Key Word(s): Neural Networks, Perceptron, MLP


Title

Exercise: B.1 - MLP by Hand

Description

In this exercise, we will construct a neural network to classify 3 species of iris. The classification is based on 4 measurement predictor variables: sepal length & width, and petal length & width in the given dataset.

Instructions:

The Neural Network will be built from scratch using pre-trained weights and biases. Hence, we will only be doing the forward (i.e., prediction) pass.

  • Load the iris dataset from sklearn standard datasets.
  • Assign the predictor and response variables appropriately.
  • One hot encode the categorical labels of the predictor variable.
  • Load and inspect the pre-trained weights and biases.
  • Construct the MLP:
    • Augment X with a column of ones to create the augmented design matrix X
    • Create the first layer weight matrix by vertically stacking the bias vector on top of the weight vector
    • Perform the affine transformation
    • Activate the output of the affine transformation using ReLU
    • Repeat the first 3 steps for the hidden layer (augment, vertical stack, affine)
    • Use softmax on the final layer
    • Finally, predict y

Hints:

This will further develop our intuition for the architecture of a deep neural network. This diagram shows the structure of our network. You may find it useful to refer to it during the exercise.

This is our first encounter with a multi-class classification problem and also the softmax activation on the output layer. Note: $f_1()$ above is the ReLU activation and $f_2()$ is the softmax.

to_categorical(y, num_classes=None, dtype='float32') : Converts a class vector (integers) to the binary class matrix.

np.vstack(tup) : Stack arrays in sequence vertically (row-wise).

numpy.dot(a, b, out=None) : Returns the dot product of two arrays.

numpy.argmax(a, axis=None, out=None) : Returns the indices of the maximum values along an axis.

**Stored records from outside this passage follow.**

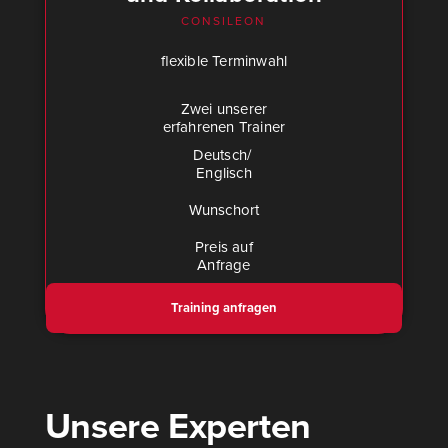
CONSILEON
fle­xi­ble Ter­min­wahl
Zwei unserer
erfahrenen Trainer
Deutsch/​
Eng­lisch
Wunschort
Preis auf
Anfra­ge
Trai­ning anfra­gen
Unsere Experten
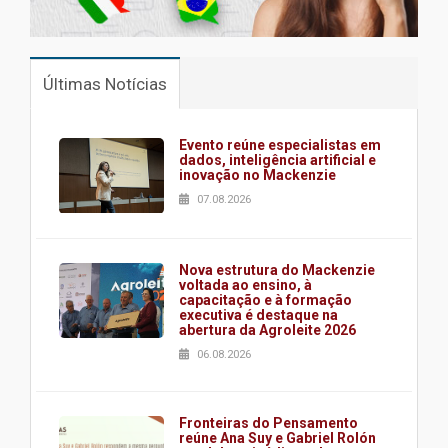
Últimas Notícias
Evento reúne especialistas em
dados, inteligência artificial e
inovação no Mackenzie
07.08.2026
Nova estrutura do Mackenzie
voltada ao ensino, à
capacitação e à formação
executiva é destaque na
abertura da Agroleite 2026
06.08.2026
Fronteiras do Pensamento
reúne Ana Suy e Gabriel Rolón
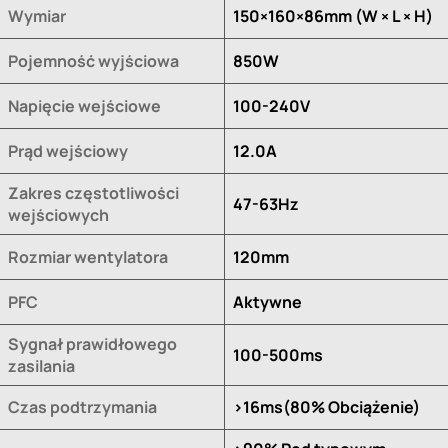
Wymiar
150×160×86mm (W × L × H)
Pojemność wyjściowa
850W
Napięcie wejściowe
100-240V
Prąd wejściowy
12.0A
Zakres częstotliwości
47-63Hz
wejściowych
Rozmiar wentylatora
120mm
PFC
Aktywne
Sygnał prawidłowego
100-500ms
zasilania
Czas podtrzymania
>16ms(80% Obciążenie)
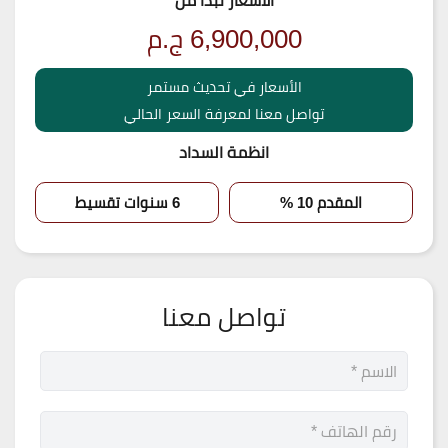
الأسعار تبدأ من
6,900,000
ج.م
الأسعار في تحديث مستمر
تواصل معنا لمعرفة السعر الحالي
انظمة السداد
المقدم 10 %
6 سنوات تقسيط
تواصل معنا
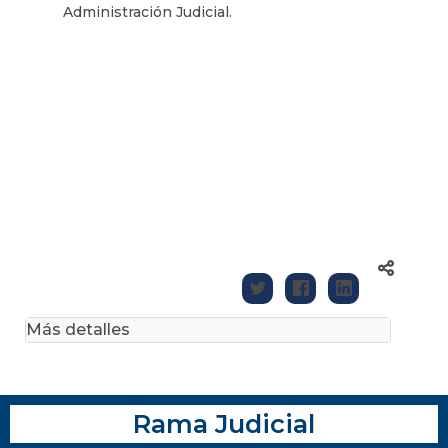
Administración Judicial.
Más detalles
Rama Judicial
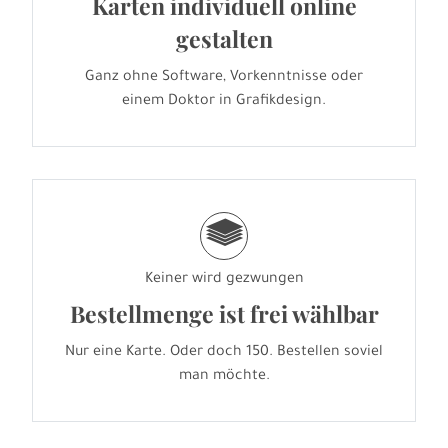
Karten individuell online
gestalten
Ganz ohne Software, Vorkenntnisse oder
einem Doktor in Grafikdesign.
g
Keiner wird gezwungen
Bestellmenge ist frei wählbar
Nur eine Karte. Oder doch 150. Bestellen soviel
man möchte.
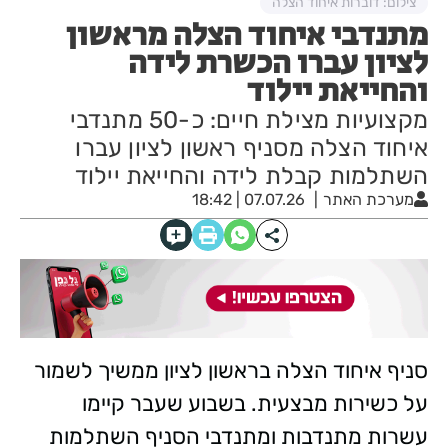
צילום: דוברות איחוד הצלה
מתנדבי איחוד הצלה מראשון
לציון עברו הכשרת לידה
והחייאת יילוד
מקצועיות מצילת חיים: כ-50 מתנדבי
איחוד הצלה מסניף ראשון לציון עברו
השתלמות קבלת לידה והחייאת יילוד
מערכת האתר
07.07.26 | 18:42
​סניף איחוד הצלה בראשון לציון ממשיך לשמור
על כשירות מבצעית. בשבוע שעבר קיימו
עשרות מתנדבות ומתנדבי הסניף השתלמות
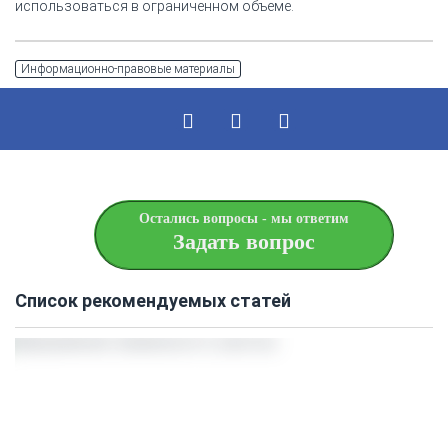
использоваться в ограниченном объеме.
Информационно-правовые материалы
Остались вопросы - мы ответим
Задать вопрос
Список рекомендуемых статей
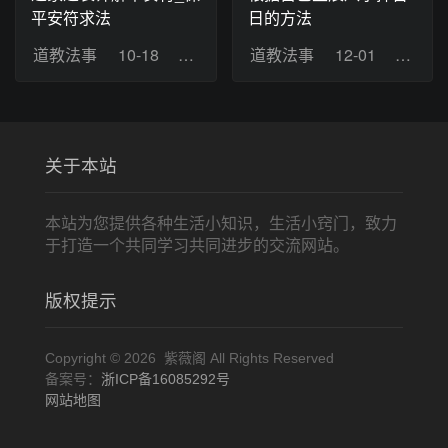
平安符求法
日的方法
道教法事
10-18
浏览：5
道教法事
12-01
浏览：
关于本站
本站为您提供各种生活小知识，生活小窍门，致力
于打造一个共同学习共同进步的交流网站。
版权提示
Copyright © 2026 紫薇阁 All Rights Reserved
备案号：
浙ICP备16085292号
网站地图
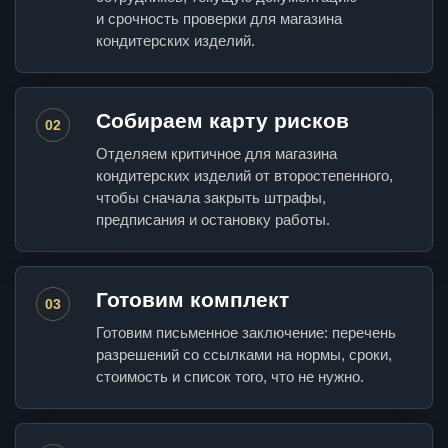
и срочность проверки для магазина
кондитерских изделий.
Собираем карту рисков
02
Отделяем критичное для магазина
кондитерских изделий от второстепенного,
чтобы сначала закрыть штрафы,
предписания и остановку работы.
Готовим комплект
03
Готовим письменное заключение: перечень
разрешений со ссылками на нормы, сроки,
стоимость и список того, что не нужно.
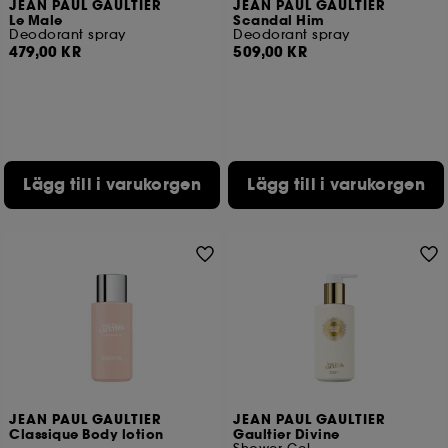
JEAN PAUL GAULTIER
JEAN PAUL GAULTIER
Le Male
Scandal Him
Deodorant spray
Deodorant spray
479,00 KR
509,00 KR
Lägg till i varukorgen
Lägg till i varukorgen
JEAN PAUL GAULTIER
JEAN PAUL GAULTIER
Classique Body lotion
Gaultier Divine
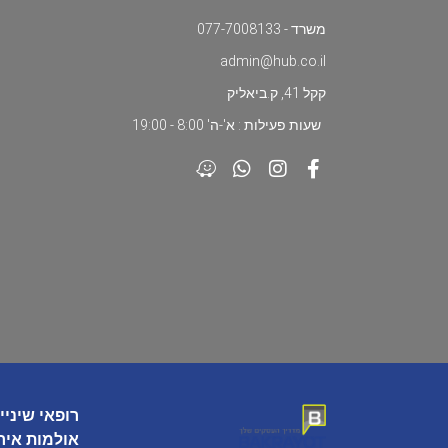
משרד - 077-7008133
admin@hub.co.il
קקל 41, ק.ביאליק
שעות פעילות : א'-ה' 8:00 - 19:00
רופאי שיניי
אולמות איר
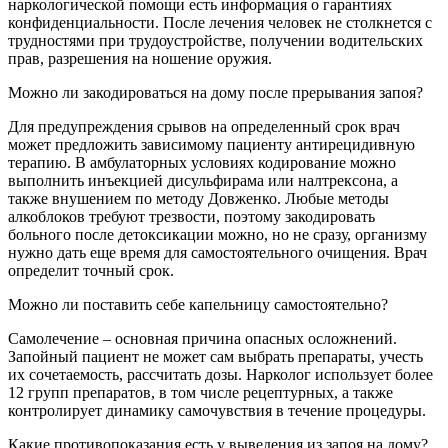
наркологической помощи есть информация о гарантиях
конфиденциальности. После лечения человек не столкнется с
трудностями при трудоустройстве, получении водительских
прав, разрешения на ношение оружия.
Можно ли закодироваться на дому после прерывания запоя?
Для предупреждения срывов на определенный срок врач
может предложить зависимому пациенту антирецидивную
терапию. В амбулаторных условиях кодирование можно
выполнить инъекцией дисульфирама или налтрексона, а
также внушением по методу Довженко. Любые методы
алкоблоков требуют трезвости, поэтому закодировать
больного после детоксикации можно, но не сразу, организму
нужно дать еще время для самостоятельного очищения. Врач
определит точный срок.
Можно ли поставить себе капельницу самостоятельно?
Самолечение – основная причина опасных осложнений.
Запойный пациент не может сам выбрать препараты, учесть
их сочетаемость, рассчитать дозы. Нарколог использует более
12 групп препаратов, в том числе рецептурных, а также
контролирует динамику самочувствия в течение процедуры.
Какие противопоказания есть у выведения из запоя на дому?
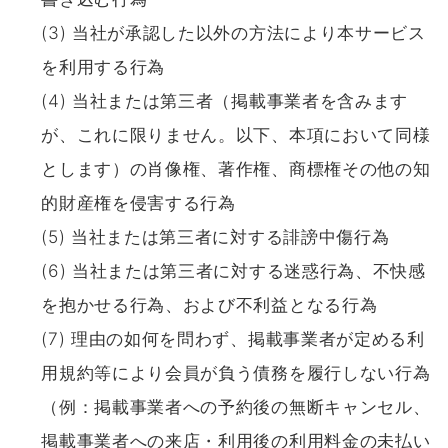
(3) 当社が承認した以外の方法により本サービス
を利用する行為
(4) 当社または第三者（掲載事業者を含みます
が、これに限りません。以下、本項において同様
とします）の肖像権、著作権、商標権その他の知
的財産権を侵害する行為
(5) 当社または第三者に対する誹謗中傷行為
(6) 当社または第三者に対する迷惑行為、不快感
を抱かせる行為、および不利益となる行為
(7) 理由の如何を問わず、掲載事業者が定める利
用規約等により会員が負う債務を履行しない行為
（例：掲載事業者への予約後の無断キャンセル、
掲載事業者への来店・利用後の利用料金の未払い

Note: This exercise is auto-graded and you can try multiple attempts.

In [1]:
#Import library
import numpy as np
import matplotlib.pyplot as plt
import tensorflow as tf
from sklearn.datasets import load_iris
from tensorflow.keras.utils import to_categorical
%matplotlib inline
In [2]:
#Load the iris data
iris_data = load_iris()

#Get the predictor and reponse variables
X = iris_data.data
y = iris_data.target

#See the shape of the data
print(f'X shape: {X.shape}')
print(f'y shape: {y.shape}')
X shape: (150, 4)
y shape: (150,)
In [3]:
#One-hot encode target labels
Y = to_categorical(y)
print(f'Y shape: {Y.shape}')
Y shape: (150, 3)

Load and inspect the pre-trained weights and biases. Compare their shapes to the NN diagram.

In [4]:
#Load and inspect the pre-trained weights and biases
weights = np.load('data/weights.npy', allow_pickle=True)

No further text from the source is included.